Starting at the top of the data and ending with the line that holds "Call (410) 469-7111 to schedule your free", transcribe each line exactly; include both ends.
### INPUT DATA ###
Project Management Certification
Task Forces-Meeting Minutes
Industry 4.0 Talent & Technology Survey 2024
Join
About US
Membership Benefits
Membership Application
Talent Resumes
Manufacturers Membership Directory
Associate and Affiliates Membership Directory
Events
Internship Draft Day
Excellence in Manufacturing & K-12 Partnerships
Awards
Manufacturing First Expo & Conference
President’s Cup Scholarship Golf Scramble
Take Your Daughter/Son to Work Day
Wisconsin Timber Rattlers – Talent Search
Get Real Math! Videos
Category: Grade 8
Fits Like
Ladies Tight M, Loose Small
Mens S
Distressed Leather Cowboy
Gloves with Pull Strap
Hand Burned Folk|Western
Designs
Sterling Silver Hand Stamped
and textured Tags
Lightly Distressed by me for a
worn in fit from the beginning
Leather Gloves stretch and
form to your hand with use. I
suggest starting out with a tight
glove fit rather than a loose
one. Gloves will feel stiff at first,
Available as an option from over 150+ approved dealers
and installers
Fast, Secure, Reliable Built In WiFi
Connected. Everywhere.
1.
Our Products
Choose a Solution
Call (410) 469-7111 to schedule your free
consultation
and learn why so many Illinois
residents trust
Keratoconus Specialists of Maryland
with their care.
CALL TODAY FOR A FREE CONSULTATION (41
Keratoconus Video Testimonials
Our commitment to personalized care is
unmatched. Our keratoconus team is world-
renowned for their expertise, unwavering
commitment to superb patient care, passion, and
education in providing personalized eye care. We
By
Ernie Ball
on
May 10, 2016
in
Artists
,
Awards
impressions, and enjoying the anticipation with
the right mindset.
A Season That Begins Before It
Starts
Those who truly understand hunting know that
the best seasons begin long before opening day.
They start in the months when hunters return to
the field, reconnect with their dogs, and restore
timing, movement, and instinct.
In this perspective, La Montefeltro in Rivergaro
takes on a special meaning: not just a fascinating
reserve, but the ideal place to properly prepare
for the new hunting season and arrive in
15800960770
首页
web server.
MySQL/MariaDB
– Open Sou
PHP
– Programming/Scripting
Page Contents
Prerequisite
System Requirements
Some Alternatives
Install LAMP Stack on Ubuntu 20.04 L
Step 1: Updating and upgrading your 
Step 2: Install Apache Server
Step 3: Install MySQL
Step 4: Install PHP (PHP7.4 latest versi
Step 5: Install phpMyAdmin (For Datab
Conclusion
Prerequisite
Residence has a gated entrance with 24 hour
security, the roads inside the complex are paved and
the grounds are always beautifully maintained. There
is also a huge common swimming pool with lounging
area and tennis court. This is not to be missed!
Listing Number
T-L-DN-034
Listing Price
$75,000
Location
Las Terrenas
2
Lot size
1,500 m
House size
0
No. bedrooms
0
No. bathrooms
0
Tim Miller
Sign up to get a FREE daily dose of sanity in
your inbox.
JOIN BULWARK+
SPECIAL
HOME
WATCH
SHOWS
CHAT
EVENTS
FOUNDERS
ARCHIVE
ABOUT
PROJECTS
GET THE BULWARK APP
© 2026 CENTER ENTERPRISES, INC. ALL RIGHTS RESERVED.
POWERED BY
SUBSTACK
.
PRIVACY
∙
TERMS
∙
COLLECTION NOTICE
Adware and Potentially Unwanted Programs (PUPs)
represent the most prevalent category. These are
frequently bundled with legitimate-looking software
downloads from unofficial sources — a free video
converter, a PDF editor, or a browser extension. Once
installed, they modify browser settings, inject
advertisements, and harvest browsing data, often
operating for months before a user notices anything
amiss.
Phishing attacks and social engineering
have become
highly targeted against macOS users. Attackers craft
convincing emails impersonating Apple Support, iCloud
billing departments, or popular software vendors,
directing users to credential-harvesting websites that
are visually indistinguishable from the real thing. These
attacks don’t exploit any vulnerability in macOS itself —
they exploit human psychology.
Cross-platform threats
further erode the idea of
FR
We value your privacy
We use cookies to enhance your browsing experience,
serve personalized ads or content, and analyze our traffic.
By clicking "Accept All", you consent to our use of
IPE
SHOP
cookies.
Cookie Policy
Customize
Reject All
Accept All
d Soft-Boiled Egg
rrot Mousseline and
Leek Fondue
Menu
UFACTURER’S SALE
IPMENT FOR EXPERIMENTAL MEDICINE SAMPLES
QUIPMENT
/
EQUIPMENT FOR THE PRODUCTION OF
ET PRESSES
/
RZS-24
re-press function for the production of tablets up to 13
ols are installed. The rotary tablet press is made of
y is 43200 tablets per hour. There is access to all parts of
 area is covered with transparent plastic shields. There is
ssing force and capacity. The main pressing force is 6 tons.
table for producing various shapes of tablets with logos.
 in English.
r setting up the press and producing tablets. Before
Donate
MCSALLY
###
FINAL ANSWER |
Project Management Certification
Task Forces-Meeting Minutes
Industry 4.0 Talent & Technology Survey 2024
Join
About US
Membership Benefits
Membership Application
Talent Resumes
Manufacturers Membership Directory
Associate and Affiliates Membership Directory
Events
Internship Draft Day
Excellence in Manufacturing & K-12 Partnerships
Awards
Manufacturing First Expo & Conference
President’s Cup Scholarship Golf Scramble
Take Your Daughter/Son to Work Day
Wisconsin Timber Rattlers – Talent Search
Get Real Math! Videos
Category: Grade 8
Fits Like
Ladies Tight M, Loose Small
Mens S
Distressed Leather Cowboy
Gloves with Pull Strap
Hand Burned Folk|Western
Designs
Sterling Silver Hand Stamped
and textured Tags
Lightly Distressed by me for a
worn in fit from the beginning
Leather Gloves stretch and
form to your hand with use. I
suggest starting out with a tight
glove fit rather than a loose
one. Gloves will feel stiff at first,
Available as an option from over 150+ approved dealers
and installers
Fast, Secure, Reliable Built In WiFi
Connected. Everywhere.
1.
Our Products
Choose a Solution
Call (410) 469-7111 to schedule your free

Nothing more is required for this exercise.